Кладдахское водохранилище, казалось, изнемогало под напором бури. Он представил себе, как он стоит с ней на Окружной аллее, опоясывающей город, и как они смотрят вниз на старый город, расстилающийся у их ног. «Видишь, вон там наш дом! А подальше, если посмотреть чуть вверх, видно, как разрушают старые кладдахские домики и строят новые. Глянь-ка, даже отсюда видны леса». И правда, странно будет посмотреть как-нибудь вниз и не увидеть ни одной соломенной кровли, позолоченной солнцем! Как можно быть такой жестокой? Как это женщины умеют так прикинуться, что никогда и не раскусишь их? Как могла именно она оказаться такой? Она, уравновешенная, рассудительная, как никто другой? И чтоб она сдалась без боя, соблазнилась бы той мишурой, которую мог предложить ей Томми и его окружение! Она, которой довелось увидеть настоящую жизнь, познать настоящее горе! Разве могла бы она, будь она такой, как он ее себе представлял? А все ее разговоры с ним, а ласковые взгляды? Выходит, это тоже ровно ничего не значило? Выходит, она смотрела на него, как смотрят на домашнего пса, на большого такого пса, которого любишь, конечно, и которого тем не менее преспокойно скинешь в каменоломню, когда в один прекрасный день, присмотревшись к нему получше, обнаружишь, что у него все-таки чесотка? Что все-таки у него на лице отвратительнейшее пятно? Что будет стыдно показаться с ним на улице, стыдно перед людьми, которые прогуливаются, или закусывают в ресторане, или сплетничают о тебе. «Посмотри-ка, Джэйн, видишь, вон там здоровенный парень? Ну и рожа! Ты только взгляни на него. Прямо пугало какое-то! Господи, а почему эта красавица с ним? Она что, не замечает, что ли? Мать честная! Представляешь: проснуться рано утром и увидеть эту мерзость на подушке прямо у своего лица!»

Мико застонал и закрыл лицо руками. Он промочил ноги, и его ботинки, когда-то коричневые, теперь потемнели и разбухли от воды. Он скользил в них, разбрызгивая лужи, скопившиеся у водохранилища, и, если бы не железная ограда, наверно, свалился бы в воду.

Возле причала, у которого была привязана его лодка, он остановился.
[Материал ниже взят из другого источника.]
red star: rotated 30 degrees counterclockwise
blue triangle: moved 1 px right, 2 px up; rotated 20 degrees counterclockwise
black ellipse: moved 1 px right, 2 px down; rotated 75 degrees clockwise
Остановился только на одну минутку, чтобы кинуть взгляд на небо, а затем повернулся и сбежал вниз к лодке. Движения его были лихорадочны. Он отвязал от кнехта кормовой канат и скинул его в черную утробу баркаса, потом кинулся ко второму кнехту и стал отвязывать носовой канат. Это было нелегко. Канат вымок на дожде и натянулся, но все-таки после отчаянных усилий ему удалось справиться, и вот конец каната оказался у него в руках. Он стоял, сдерживая большую лодку, которая приплясывала, норовя встать на дыбы под ударами волн, идущих с реки.

Он не слышал голоса бегущего за ним Туаки, Туаки, который из окна своего дома увидел, как появилась вдруг откуда-то спотыкающаяся фигура Мико и свернула к пристани, который сначала остолбенел, не веря глазам своим, а потом выскочил на дождь и стал звать его:

— Мико! Мико! Что ты делаешь?

Мико почувствовал, что кто-то дергает его за руку, и обернулся. Он увидел лишь лицо Туаки, залитое дождем. И больше ничего.

— Отстань от меня! — заорал он. — Отстань от меня! Слышишь?

Туаки испугался, потому что, хоть глаза Мико и были обращены к нему, казалось, что он его не видит.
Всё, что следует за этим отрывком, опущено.